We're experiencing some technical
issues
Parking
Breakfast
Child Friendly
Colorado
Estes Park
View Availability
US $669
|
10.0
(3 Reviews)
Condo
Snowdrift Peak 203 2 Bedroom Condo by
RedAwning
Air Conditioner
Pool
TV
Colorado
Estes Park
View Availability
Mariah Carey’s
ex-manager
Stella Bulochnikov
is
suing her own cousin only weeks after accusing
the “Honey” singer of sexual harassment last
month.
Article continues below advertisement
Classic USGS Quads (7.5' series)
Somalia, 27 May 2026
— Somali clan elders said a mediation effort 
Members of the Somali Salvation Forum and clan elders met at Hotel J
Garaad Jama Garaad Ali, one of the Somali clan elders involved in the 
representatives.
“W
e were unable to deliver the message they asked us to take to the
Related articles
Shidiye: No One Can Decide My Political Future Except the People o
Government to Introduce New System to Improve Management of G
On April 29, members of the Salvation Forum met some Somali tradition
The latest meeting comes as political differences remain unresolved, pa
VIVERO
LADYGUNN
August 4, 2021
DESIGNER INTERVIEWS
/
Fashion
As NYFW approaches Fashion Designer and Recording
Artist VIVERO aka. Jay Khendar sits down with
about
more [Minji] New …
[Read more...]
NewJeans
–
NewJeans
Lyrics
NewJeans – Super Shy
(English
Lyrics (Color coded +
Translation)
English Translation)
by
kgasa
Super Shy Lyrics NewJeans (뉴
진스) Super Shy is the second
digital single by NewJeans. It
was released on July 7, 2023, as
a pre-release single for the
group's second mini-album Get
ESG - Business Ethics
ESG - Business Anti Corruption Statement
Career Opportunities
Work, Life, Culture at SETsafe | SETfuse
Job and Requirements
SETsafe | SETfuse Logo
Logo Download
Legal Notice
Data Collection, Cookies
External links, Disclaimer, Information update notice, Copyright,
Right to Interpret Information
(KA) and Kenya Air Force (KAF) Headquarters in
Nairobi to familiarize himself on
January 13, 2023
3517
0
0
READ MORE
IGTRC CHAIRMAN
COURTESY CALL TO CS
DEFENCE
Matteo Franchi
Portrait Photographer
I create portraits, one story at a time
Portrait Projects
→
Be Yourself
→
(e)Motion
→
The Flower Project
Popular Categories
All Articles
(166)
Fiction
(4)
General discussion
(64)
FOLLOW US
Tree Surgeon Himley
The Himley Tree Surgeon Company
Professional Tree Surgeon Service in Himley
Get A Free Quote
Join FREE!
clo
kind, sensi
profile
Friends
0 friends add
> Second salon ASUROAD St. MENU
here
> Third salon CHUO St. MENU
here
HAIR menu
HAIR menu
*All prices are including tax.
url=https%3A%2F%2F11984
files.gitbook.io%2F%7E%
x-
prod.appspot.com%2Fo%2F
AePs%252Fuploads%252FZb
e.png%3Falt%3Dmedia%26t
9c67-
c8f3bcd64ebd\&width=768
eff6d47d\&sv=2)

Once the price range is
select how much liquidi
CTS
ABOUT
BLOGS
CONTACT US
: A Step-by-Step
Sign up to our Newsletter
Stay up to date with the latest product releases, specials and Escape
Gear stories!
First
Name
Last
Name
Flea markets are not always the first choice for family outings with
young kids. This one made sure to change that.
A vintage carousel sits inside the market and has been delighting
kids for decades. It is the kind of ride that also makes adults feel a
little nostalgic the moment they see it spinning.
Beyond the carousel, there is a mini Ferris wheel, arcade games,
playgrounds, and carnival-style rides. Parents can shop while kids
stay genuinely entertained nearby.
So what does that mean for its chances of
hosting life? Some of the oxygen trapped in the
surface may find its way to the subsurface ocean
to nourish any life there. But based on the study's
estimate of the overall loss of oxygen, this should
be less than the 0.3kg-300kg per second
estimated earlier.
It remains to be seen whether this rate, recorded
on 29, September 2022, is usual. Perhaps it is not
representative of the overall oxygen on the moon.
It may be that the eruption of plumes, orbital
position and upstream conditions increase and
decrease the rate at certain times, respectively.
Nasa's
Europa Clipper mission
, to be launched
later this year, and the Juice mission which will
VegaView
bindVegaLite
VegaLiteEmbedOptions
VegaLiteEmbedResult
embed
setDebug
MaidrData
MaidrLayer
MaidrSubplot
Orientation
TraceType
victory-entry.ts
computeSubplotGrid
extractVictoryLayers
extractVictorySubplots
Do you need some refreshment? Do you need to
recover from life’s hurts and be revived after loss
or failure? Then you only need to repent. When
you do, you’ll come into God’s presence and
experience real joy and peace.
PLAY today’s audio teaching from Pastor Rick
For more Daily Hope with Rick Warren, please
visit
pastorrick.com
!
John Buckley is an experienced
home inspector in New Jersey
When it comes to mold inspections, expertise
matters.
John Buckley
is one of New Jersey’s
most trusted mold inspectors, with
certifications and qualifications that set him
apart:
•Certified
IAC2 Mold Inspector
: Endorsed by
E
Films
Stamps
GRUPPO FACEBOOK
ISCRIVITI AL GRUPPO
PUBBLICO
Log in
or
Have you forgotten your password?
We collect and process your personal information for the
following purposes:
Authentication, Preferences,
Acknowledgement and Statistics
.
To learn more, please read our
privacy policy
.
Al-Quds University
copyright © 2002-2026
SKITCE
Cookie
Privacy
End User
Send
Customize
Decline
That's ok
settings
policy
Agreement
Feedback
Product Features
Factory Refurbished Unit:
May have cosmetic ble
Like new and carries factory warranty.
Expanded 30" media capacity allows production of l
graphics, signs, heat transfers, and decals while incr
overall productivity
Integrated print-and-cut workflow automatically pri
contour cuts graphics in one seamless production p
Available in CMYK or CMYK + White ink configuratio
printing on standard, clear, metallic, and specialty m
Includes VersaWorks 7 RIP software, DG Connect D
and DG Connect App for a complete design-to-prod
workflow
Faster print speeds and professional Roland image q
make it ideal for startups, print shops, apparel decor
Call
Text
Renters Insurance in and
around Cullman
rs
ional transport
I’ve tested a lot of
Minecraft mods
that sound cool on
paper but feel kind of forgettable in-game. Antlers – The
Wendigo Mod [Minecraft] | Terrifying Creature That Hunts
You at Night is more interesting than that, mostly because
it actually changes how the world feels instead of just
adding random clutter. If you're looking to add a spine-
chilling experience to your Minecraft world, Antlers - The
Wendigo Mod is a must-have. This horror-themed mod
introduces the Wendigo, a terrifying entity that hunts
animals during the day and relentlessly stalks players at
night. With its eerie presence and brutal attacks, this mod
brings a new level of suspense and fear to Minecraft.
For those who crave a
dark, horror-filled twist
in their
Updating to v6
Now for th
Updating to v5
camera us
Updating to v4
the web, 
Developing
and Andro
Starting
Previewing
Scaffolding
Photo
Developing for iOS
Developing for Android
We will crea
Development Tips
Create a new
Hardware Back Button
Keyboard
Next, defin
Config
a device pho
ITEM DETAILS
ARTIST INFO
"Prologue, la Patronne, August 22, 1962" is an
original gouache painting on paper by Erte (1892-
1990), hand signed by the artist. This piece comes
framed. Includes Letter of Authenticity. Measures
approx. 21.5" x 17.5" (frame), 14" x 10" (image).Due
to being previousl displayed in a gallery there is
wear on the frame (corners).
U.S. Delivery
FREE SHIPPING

== PROMPT ==
If a line in the material contains the word "please", copy that line.

== RESULT FOR THIS TASK ==
For more Daily Hope with Rick Warren, please
To learn more, please read our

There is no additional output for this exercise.